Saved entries
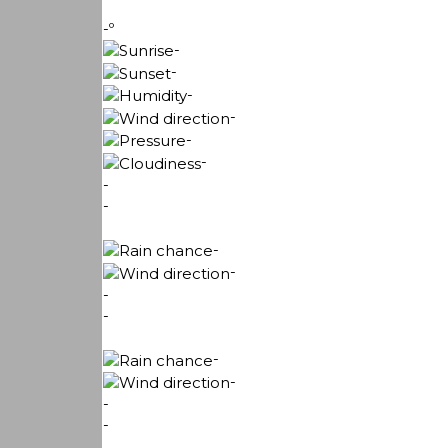
-º
-
-
-
-
-
-
-
-
-
-
-
-
-
-
-
-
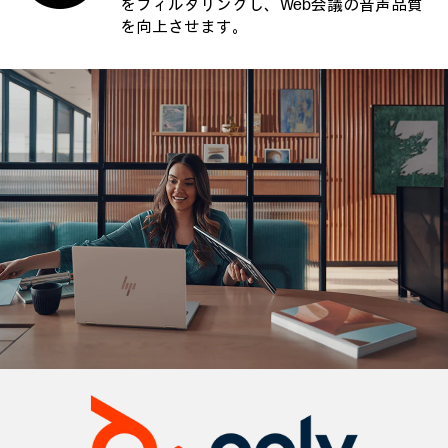
をフィルタリングし、Web会議の音声品質
を向上させます。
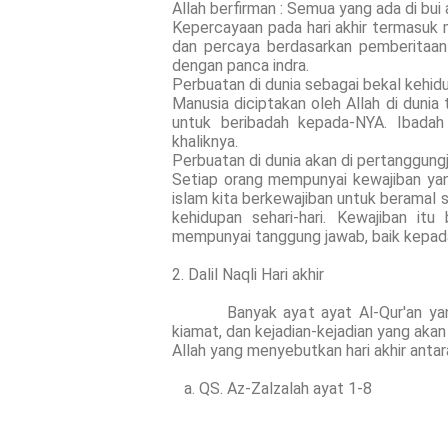
Allah berfirman : Semua yang ada di bui
Kepercayaan pada hari akhir termasuk m
dan percaya berdasarkan pemberitaan
dengan panca indra.
Perbuatan di dunia sebagai bekal kehidu
Manusia diciptakan oleh Allah di dunia 
untuk beribadah kepada-NYA. Ibadah
khaliknya.
Perbuatan di dunia akan di pertanggung
Setiap orang mempunyai kewajiban yan
islam kita berkewajiban untuk beramal 
kehidupan sehari-hari. Kewajiban it
mempunyai tanggung jawab, baik kepada 
2. Dalil Naqli Hari akhir
Banyak ayat ayat Al-Qur'an yang m
kiamat, dan kejadian-kejadian yang akan
Allah yang menyebutkan hari akhir antara
a. QS. Az-Zalzalah ayat 1-8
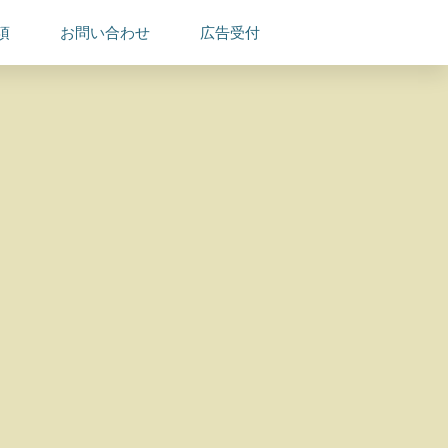
項
お問い合わせ
広告受付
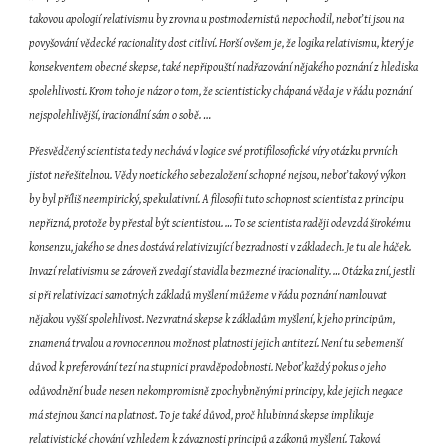
takovou apologií relativismu by zrovna u postmodernistů nepochodil, neboť ti jsou na 
povyšování vědecké racionality dost citliví. Horší ovšem je, že logika relativismu, který je 
konsekventem obecné skepse, také nepřipouští nadřazování nějakého poznání z hlediska 
spolehlivosti. Krom toho je názor o tom, že scientisticky chápaná věda je v řádu poznání 
nejspolehlivější, iracionální sám o sobě. 
…
Přesvědčený scientista tedy nechává v logice své protifilosofické víry otázku prvních 
jistot neřešitelnou. Vědy noetického sebezaložení schopné nejsou, neboť takový výkon 
by byl příliš neempirický, spekulativní. A filosofii tuto schopnost scientista z principu 
nepřizná, protože by přestal být scientistou. … To se scientista raději odevzdá širokému 
konsenzu, jakého se dnes dostává relativizující bezradnosti v základech. Je tu ale háček. 
Invazí relativismu se zároveň zvedají stavidla bezmezné iracionality. … Otázka zní, jestli 
si při relativizaci samotných základů myšlení můžeme v řádu poznání namlouvat 
nějakou vyšší spolehlivost. Nezvratná skepse k základům myšlení, k jeho principům, 
znamená trvalou a rovnocennou možnost platnosti jejich antitezí. Není tu sebemenší 
důvod k preferování tezí na stupnici pravděpodobnosti. Neboť každý pokus o jeho 
odůvodnění bude nesen nekompromisně zpochybněnými principy, kde jejich negace 
má stejnou šanci na platnost. To je také důvod, proč hlubinná skepse implikuje 
relativistické chování vzhledem k závaznosti principů a zákonů myšlení. Taková 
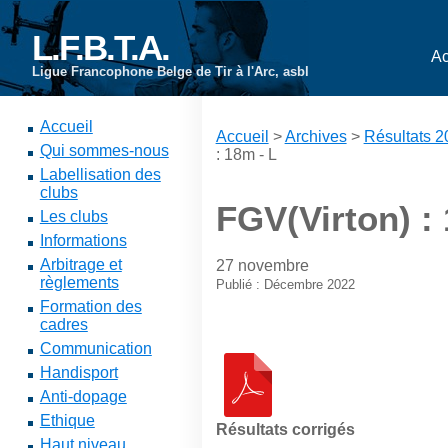
L.F.B.T.A.
Ac
Ligue Francophone Belge de Tir à l'Arc, asbl
Accueil
Accueil
>
Archives
>
Résultats 
Qui sommes-nous
: 18m - L
Labellisation des
clubs
FGV(Virton) :
Les clubs
Informations
Arbitrage et
27 novembre
règlements
Publié : Décembre 2022
Formation des
cadres
Communication
Handisport
Anti-dopage
Ethique
Résultats corrigés
Haut niveau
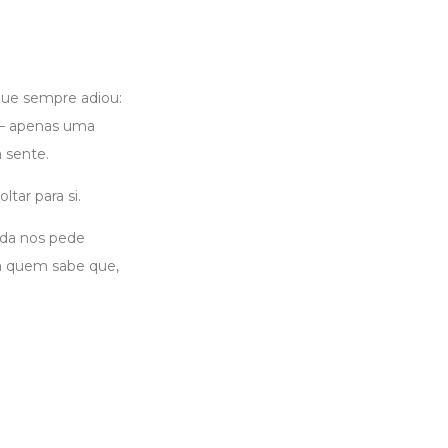
que sempre adiou:
 — apenas uma
 sente.
ltar para si.
ida nos pede
a quem sabe que,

### [WORK ORDER]
Within the records, filter for lines that contain the word "jejich" and show each one.

### [TASK OUTPUT]
znamená trvalou a rovnocennou možnost platnosti jejich antitezí. Není tu sebemenší 
odůvodnění bude nesen nekompromisně zpochybněnými principy, kde jejich negace 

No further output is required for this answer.